Inkota & Südwind Österreich "Menschenrechtliche Sorgfaltspflicht in der Praxis - Wie kommen Unternehmen ihrer Verantwortung für Menschenrechte in der globalen Lieferkette von Leder(waren) und Schuhen nach?" (PDF): Für den Bericht wurden zehn Unternehmen befragt, von denen fünf die Auskunft verweigerten (u.a. Wortmann (Tamaris). An der Befragung teilgenommen haben Zalando, Otto, ABOUT YOU, Legero und Görtz. Der Bericht kommt zu dem Ergebnis, dass die Marken viel zu wenig über die Risiken und Missstände in der globalen Lieferkette von Lederwaren wissen. Die bisher ergriffenen Maßnahmen der Einzel- und Onlinehändler zur Beseitigung von Missständen sind unzureichend. In der Produktgruppe Lederwaren werden Sorgfaltspflichten noch weniger ernst genommen als bei Bekleidung und Textilien. Die Arbeitsbedingungen sind geprägt von der Missachtung von Arbeitsrechten, einem verantwortungslosen Umgang mit Chemikalien und extrem niedrigen Löhnen.

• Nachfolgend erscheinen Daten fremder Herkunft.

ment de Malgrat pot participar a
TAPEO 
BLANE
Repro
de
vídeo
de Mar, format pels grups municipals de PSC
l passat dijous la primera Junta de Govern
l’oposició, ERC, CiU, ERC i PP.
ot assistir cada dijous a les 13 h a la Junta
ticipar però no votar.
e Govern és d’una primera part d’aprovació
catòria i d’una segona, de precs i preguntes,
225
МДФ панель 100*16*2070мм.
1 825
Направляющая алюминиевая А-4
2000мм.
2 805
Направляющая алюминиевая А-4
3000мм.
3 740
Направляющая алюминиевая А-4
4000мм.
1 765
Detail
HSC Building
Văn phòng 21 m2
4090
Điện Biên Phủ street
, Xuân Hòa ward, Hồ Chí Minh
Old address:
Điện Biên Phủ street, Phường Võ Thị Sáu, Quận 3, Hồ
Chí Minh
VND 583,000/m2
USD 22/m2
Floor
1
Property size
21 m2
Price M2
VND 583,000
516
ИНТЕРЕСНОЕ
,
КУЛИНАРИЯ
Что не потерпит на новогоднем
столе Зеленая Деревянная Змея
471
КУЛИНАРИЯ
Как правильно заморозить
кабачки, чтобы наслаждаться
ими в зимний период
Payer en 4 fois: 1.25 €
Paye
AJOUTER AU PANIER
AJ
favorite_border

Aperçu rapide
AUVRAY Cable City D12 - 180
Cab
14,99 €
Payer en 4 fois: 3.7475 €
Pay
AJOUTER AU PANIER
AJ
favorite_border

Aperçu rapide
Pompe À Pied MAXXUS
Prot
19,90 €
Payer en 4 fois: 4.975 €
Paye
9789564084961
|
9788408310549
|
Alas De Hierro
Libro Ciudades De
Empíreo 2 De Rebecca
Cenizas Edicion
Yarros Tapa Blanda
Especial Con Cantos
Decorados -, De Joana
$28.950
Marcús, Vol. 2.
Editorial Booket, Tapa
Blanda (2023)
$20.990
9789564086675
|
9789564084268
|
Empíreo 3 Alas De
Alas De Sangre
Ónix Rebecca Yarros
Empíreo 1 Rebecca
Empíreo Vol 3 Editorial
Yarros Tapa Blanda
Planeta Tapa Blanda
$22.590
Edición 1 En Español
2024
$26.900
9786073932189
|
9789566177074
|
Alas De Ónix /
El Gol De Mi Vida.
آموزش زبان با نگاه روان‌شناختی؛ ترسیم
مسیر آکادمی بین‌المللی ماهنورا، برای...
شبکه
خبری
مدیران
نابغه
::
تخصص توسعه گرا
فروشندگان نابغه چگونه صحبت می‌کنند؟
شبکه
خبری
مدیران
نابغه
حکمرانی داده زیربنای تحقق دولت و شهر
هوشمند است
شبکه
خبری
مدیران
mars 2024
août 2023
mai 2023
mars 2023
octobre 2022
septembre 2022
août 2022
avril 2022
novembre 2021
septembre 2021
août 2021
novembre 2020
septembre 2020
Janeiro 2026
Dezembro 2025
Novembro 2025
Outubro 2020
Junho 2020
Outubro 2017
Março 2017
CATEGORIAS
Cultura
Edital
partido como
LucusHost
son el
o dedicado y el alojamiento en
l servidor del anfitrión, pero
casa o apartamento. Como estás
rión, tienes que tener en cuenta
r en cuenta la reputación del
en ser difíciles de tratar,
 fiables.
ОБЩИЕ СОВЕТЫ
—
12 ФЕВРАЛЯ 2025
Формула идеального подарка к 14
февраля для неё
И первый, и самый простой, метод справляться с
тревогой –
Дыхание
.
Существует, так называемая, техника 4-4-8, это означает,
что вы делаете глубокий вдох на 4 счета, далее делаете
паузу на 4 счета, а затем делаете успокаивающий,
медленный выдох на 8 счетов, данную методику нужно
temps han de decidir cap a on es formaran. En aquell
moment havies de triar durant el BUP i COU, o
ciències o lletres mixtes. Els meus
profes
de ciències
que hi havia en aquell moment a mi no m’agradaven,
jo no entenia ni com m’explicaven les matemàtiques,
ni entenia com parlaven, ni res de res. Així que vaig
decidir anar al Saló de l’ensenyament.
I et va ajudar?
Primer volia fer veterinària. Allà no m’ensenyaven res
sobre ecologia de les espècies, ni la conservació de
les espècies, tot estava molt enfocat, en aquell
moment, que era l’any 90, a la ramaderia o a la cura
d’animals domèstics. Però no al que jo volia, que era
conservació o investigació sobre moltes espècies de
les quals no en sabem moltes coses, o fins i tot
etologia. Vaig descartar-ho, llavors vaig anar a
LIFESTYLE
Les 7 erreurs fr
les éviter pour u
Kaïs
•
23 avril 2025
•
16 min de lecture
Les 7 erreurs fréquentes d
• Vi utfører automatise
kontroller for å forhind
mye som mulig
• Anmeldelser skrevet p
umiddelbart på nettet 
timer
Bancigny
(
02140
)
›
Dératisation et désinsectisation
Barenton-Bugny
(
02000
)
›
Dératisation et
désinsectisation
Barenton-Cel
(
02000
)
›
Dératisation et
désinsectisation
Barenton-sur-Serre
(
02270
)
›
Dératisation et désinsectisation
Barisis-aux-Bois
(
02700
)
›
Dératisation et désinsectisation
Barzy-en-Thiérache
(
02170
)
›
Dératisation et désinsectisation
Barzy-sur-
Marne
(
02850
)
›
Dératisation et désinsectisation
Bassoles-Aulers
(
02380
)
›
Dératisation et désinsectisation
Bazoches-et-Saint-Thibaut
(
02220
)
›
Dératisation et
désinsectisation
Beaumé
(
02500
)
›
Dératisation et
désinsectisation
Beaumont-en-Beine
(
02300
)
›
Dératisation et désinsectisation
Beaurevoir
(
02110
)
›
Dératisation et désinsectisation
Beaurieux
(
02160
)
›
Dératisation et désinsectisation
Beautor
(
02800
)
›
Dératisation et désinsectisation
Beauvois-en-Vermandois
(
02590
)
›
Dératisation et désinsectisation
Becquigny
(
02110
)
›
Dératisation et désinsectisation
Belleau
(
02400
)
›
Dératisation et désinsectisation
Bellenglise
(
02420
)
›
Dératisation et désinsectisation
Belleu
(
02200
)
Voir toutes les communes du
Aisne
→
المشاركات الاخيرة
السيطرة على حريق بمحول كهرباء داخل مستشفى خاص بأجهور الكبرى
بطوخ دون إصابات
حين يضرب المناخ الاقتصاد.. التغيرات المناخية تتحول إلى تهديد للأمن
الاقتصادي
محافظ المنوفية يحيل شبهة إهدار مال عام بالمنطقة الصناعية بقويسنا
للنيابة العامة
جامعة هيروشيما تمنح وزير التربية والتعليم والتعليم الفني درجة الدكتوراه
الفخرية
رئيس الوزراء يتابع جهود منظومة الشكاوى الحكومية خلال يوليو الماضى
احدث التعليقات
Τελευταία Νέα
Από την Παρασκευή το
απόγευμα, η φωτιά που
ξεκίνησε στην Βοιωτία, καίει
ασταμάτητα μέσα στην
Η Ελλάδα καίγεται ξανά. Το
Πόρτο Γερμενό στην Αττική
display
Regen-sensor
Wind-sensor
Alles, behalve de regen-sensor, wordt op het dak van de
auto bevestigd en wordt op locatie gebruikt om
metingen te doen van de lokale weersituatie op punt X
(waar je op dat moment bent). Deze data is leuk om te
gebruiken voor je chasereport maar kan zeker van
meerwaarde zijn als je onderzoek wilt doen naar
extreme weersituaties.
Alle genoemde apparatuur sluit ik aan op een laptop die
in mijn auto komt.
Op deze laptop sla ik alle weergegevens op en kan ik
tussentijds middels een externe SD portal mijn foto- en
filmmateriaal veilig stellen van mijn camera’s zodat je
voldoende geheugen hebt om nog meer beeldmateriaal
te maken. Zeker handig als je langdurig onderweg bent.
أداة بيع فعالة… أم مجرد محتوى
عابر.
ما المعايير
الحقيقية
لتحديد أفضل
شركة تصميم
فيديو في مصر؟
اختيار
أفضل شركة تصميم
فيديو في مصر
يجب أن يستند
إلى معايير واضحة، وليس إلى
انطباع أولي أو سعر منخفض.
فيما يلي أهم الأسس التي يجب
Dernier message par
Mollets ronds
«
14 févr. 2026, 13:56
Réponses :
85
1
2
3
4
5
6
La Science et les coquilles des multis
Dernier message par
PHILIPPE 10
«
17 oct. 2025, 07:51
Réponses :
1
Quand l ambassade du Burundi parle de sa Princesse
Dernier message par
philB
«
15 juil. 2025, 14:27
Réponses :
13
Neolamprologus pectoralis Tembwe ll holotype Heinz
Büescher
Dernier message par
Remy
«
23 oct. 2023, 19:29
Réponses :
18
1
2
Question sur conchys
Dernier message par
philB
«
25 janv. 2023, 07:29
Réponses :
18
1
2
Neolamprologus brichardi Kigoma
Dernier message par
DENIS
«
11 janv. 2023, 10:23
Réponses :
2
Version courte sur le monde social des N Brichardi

University of Nottingham Rights Lab "Fashioning a beautiful future? Supporting workers and addressing labour exploitation in Leicester’s textile and garment industry" (PDF): Zu Beginn des letzten Jahres berichteten wir über ausbeuterische Verhältnisse in den Fabriken in Leicester (siehe News Update KW 2 '21). Der verlinkte Bericht enthält Ergebnisse einer viermonatigen Forschungsstudie bei der Textilarbeiter*innen interviewt wurden. 56% von den Arbeiter*innen bekommen keinen Mindestlohn. Die Expert*innen haben den großen Einzelhändler*innen und staatlichen Stellen empfohlen, sich u.a. auf folgende Bereiche zu konzentrieren, um das Leben und die Arbeitsbedingungen der Arbeiter*innen zu verbessern: Beschwerdemechanismen, Unterstützung von Gewerkschaften, Rechtsberatung, Zugang zu lokalen Bildungsangeboten (Sprachförderung), enge Zusammenarbeit mit Arbeitgeber*innen.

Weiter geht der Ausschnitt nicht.